VictoriaMetrics icon indicating copy to clipboard operation
VictoriaMetrics copied to clipboard

ingestion: make stream processing for influx protocol optional

Open hagen1778 opened this issue 1 year ago • 7 comments

Is your feature request related to a problem? Please describe

VictoriaMetrics processes data ingested in influxdb protocol in a streaming fashion. This allows to reduce memory usage and improve ingestion performance at the same time. However, there are cases when streaming could become harmful. For example, clients like telegraf could start retrying ingesting batches of data if ingestion request failed in the middle. This would mean that VM already processed and persisted 50% of the batch, and now it would need to do this again on the next retry attempt from telegraf. In some cases, this situation can develop in a snowballing of ingest requests from telegraf which just can't be processed in full.

Describe the solution you'd like

It would be great to have an option to disable streaming mode for HTTP (not UDP) influx protocol. This is especially important for VM installations that run with strict limit on resources.

hagen1778 avatar Sep 25 '24 07:09 hagen1778

@AndrewChubatiuk , the stream parsing mode must be disabled by default for HTTP-based data ingestion for Influx line protocol, since this is the major source of issues for Telegraf users. It should support stream_mode=1 http query arg, which could enable stream parsing mode.

When stream parsing mode is disabled, then the whole request body must be read in memory before starting to parse it. The success response must be sent to the client (e.g. Telegraf) immediately after reading the request body. After that the request body must be parsed and saved in the storage. Partial request body must be rejected (for example, if Telegraf closes the connection in the middle of sending of request body because of timeout).

Stream parsing mode should remain enabled for TCP-based data ingestion, since it is common practice to send unlimited amounts of lines over a single TCP connection, so they should be parsed and pushed to the storage as fast as possible.

valyala avatar Sep 30 '24 09:09 valyala

When stream parsing mode is disabled, then the whole request body must be read in memory before starting to parse it. The success response must be sent to the client (e.g. Telegraf) immediately after reading the request body.
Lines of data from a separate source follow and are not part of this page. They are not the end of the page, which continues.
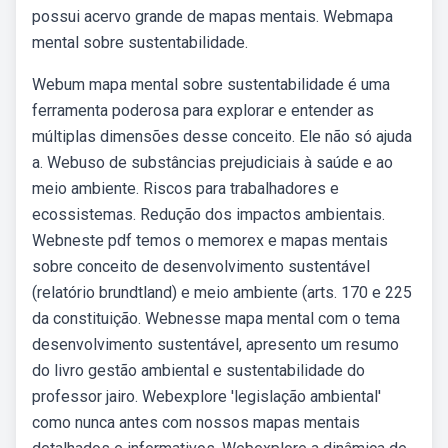
possui acervo grande de mapas mentais. Webmapa
mental sobre sustentabilidade.
Webum mapa mental sobre sustentabilidade é uma
ferramenta poderosa para explorar e entender as
múltiplas dimensões desse conceito. Ele não só ajuda
a. Webuso de substâncias prejudiciais à saúde e ao
meio ambiente. Riscos para trabalhadores e
ecossistemas. Redução dos impactos ambientais.
Webneste pdf temos o memorex e mapas mentais
sobre conceito de desenvolvimento sustentável
(relatório brundtland) e meio ambiente (arts. 170 e 225
da constituição. Webnesse mapa mental com o tema
desenvolvimento sustentável, apresento um resumo
do livro gestão ambiental e sustentabilidade do
professor jairo. Webexplore 'legislação ambiental'
como nunca antes com nossos mapas mentais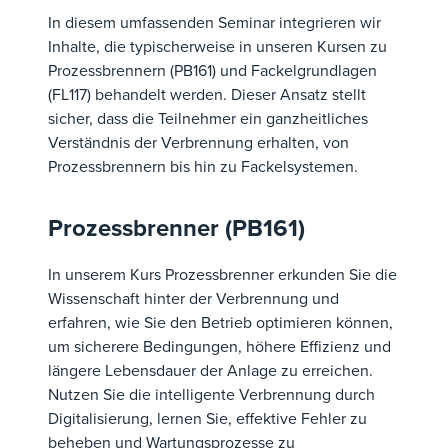
In diesem umfassenden Seminar integrieren wir
Inhalte, die typischerweise in unseren Kursen zu
Prozessbrennern (PB161) und Fackelgrundlagen
(FL117) behandelt werden. Dieser Ansatz stellt
sicher, dass die Teilnehmer ein ganzheitliches
Verständnis der Verbrennung erhalten, von
Prozessbrennern bis hin zu Fackelsystemen.
Prozessbrenner (PB161)
In unserem Kurs Prozessbrenner erkunden Sie die
Wissenschaft hinter der Verbrennung und
erfahren, wie Sie den Betrieb optimieren können,
um sicherere Bedingungen, höhere Effizienz und
längere Lebensdauer der Anlage zu erreichen.
Nutzen Sie die intelligente Verbrennung durch
Digitalisierung, lernen Sie, effektive Fehler zu
beheben und Wartungsprozesse zu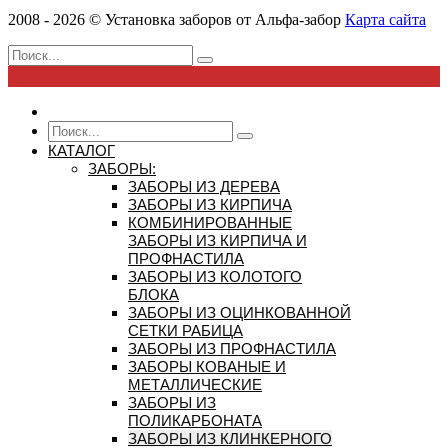
2008 - 2026 ©
Установка заборов от
Альфа-забор
Карта сайта
КАТАЛОГ
ЗАБОРЫ:
ЗАБОРЫ ИЗ ДЕРЕВА
ЗАБОРЫ ИЗ КИРПИЧА
КОМБИНИРОВАННЫЕ
ЗАБОРЫ ИЗ КИРПИЧА И
ПРОФНАСТИЛА
ЗАБОРЫ ИЗ КОЛОТОГО
БЛОКА
ЗАБОРЫ ИЗ ОЦИНКОВАННОЙ
СЕТКИ РАБИЦА
ЗАБОРЫ ИЗ ПРОФНАСТИЛА
ЗАБОРЫ КОВАНЫЕ И
МЕТАЛЛИЧЕСКИЕ
ЗАБОРЫ ИЗ
ПОЛИКАРБОНАТА
ЗАБОРЫ ИЗ КЛИНКЕРНОГО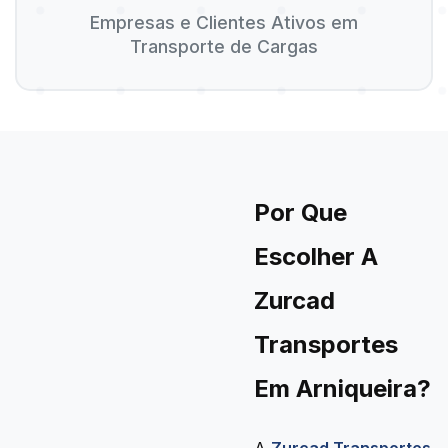
Empresas e Clientes Ativos em
Transporte de Cargas
Por Que
Escolher A
Zurcad
Transportes
Em Arniqueira?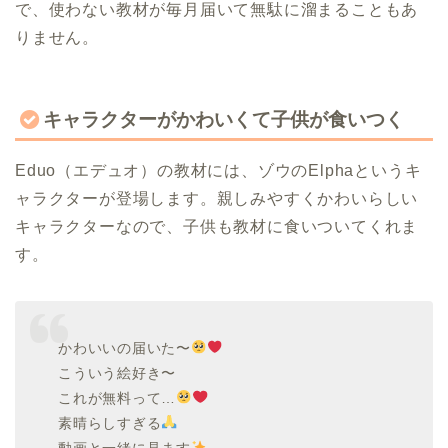
で、使わない教材が毎月届いて無駄に溜まることもあ
りません。
キャラクターがかわいくて子供が食いつく
Eduo（エデュオ）の教材には、ゾウのElphaというキ
ャラクターが登場します。親しみやすくかわいらしい
キャラクターなので、子供も教材に食いついてくれま
す。
かわいいの届いた〜
こういう絵好き〜
これが無料って…
素晴らしすぎる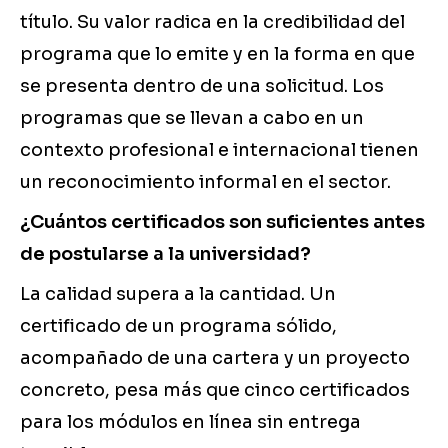
título. Su valor radica en la credibilidad del
programa que lo emite y en la forma en que
se presenta dentro de una solicitud. Los
programas que se llevan a cabo en un
contexto profesional e internacional tienen
un reconocimiento informal en el sector.
¿Cuántos certificados son suficientes antes
de postularse a la universidad?
La calidad supera a la cantidad. Un
certificado de un programa sólido,
acompañado de una cartera y un proyecto
concreto, pesa más que cinco certificados
para los módulos en línea sin entrega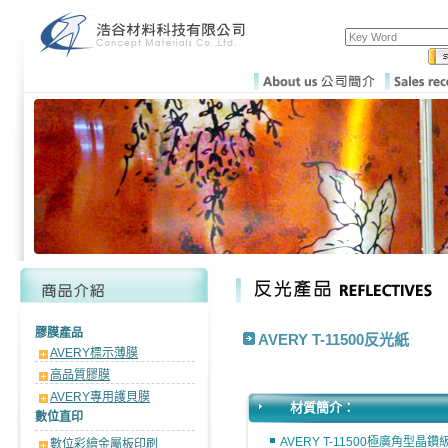
膠膜產品
AVERY T-11500反光紙
AVERY標示薄膜
高品質膠膜
AVERY專用護貝膜
材質簡介：
數位直印
AVERY T-11500極廣角型
數位彩繪金屬板印刷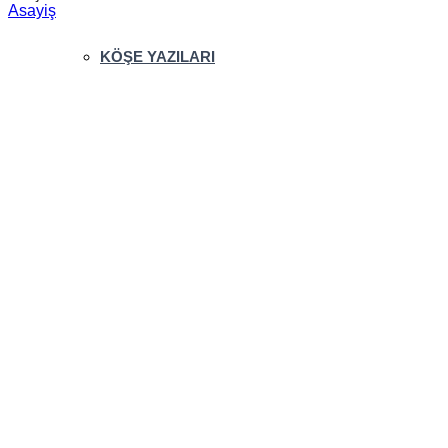
Asayiş
KÖŞE YAZILARI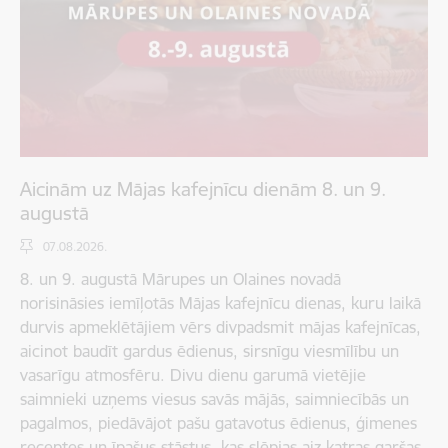
Aicinām uz Mājas kafejnīcu dienām 8. un 9.
augustā
07.08.2026.
8. un 9. augustā Mārupes un Olaines novadā
norisināsies iemīļotās Mājas kafejnīcu dienas, kuru laikā
durvis apmeklētājiem vērs divpadsmit mājas kafejnīcas,
aicinot baudīt gardus ēdienus, sirsnīgu viesmīlību un
vasarīgu atmosfēru. Divu dienu garumā vietējie
saimnieki uzņems viesus savās mājās, saimniecībās un
pagalmos, piedāvājot pašu gatavotus ēdienus, ģimenes
receptes un īpašus stāstus, kas slēpjas aiz katras garšas.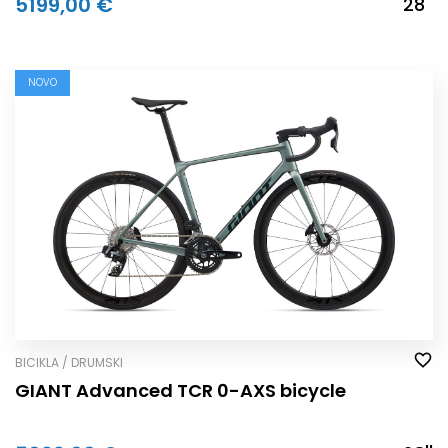
5199,00 €
28''
NOVO
BICIKLA / DRUMSKI
GIANT Advanced TCR 0-AXS bicycle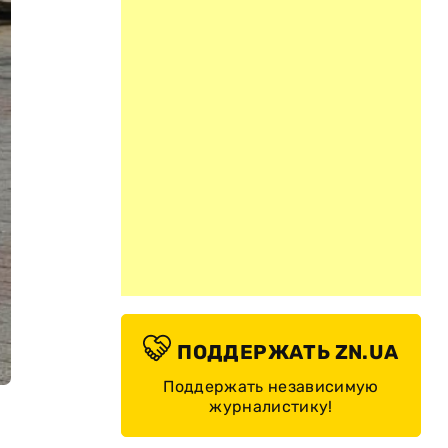
ПОДДЕРЖАТЬ ZN.UA
Поддержать независимую
журналистику!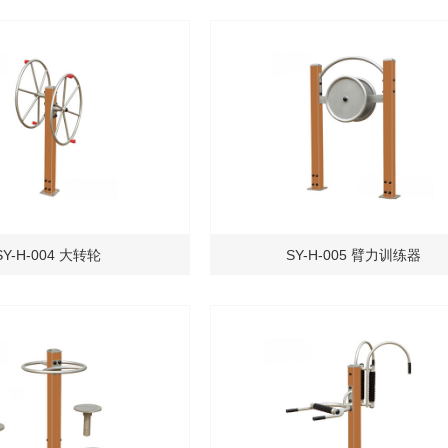
SY-H-004 大转轮
SY-H-005 臂力训练器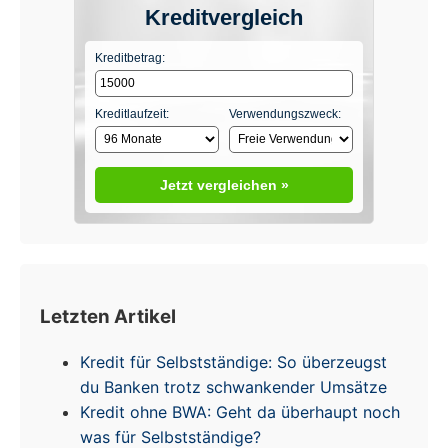
Kreditvergleich
Kreditbetrag:
Kreditlaufzeit:
Verwendungszweck:
Jetzt vergleichen »
Letzten Artikel
Kredit für Selbstständige: So überzeugst
du Banken trotz schwankender Umsätze
Kredit ohne BWA: Geht da überhaupt noch
was für Selbstständige?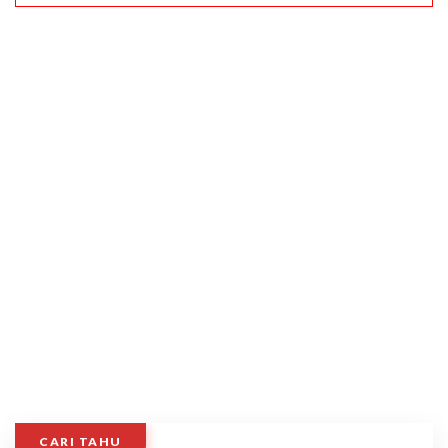
CARI TAHU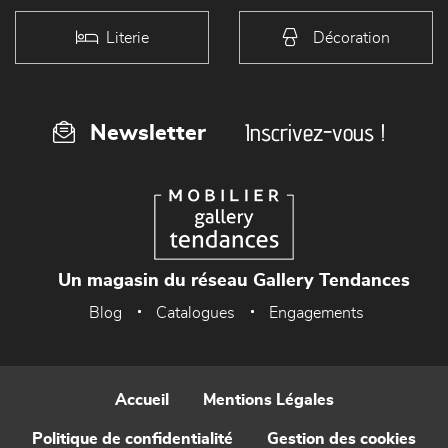
Literie
Décoration
Inscrivez-vous !
Newsletter
Un magasin du réseau Gallery Tendances
Blog
Catalogues
Engagements
Accueil
Mentions Légales
Politique de confidentialité
Gestion des cookies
@valyala This would mean that if there are parsing errors - the client won't ever know about this. If we're doing it like batch-processing, should we return ok only after everything was parsed and scheduled for ingestion? This would have performance impact, of course. But this is expected behavior for per-batch processing, and something many users asked before in tickets like this https://github.com/VictoriaMetrics/VictoriaMetrics/issues/4446.

hagen1778 avatar Oct 10 '24 09:10 hagen1778

This was discussed internally and we agreed that with batch processing VM should respond to user only after parsing is finished. The whole batch should be rejected and client should get error in response if at least one row in the batch failed to parse. In this case, VM should also respond with non-retryable status code 422 (http.StatusUnprocessableEntity) to the client. Unfortunately, telegraf doesn't have default settings for non-retryable requests, it needs to be configured manually - see non_retryable_statuscodes in https://github.com/influxdata/telegraf/blob/master/plugins/outputs/http/README.md#configuration. We should mention this in docs. The error message returned to the client should also mention possibles ways to mitigate this, like enable stream mode to ignore bad lines. cc @AndrewChubatiuk

hagen1778 avatar Oct 11 '24 10:10 hagen1778

@hagen1778 should response contains information about all failed rows or just one is enough?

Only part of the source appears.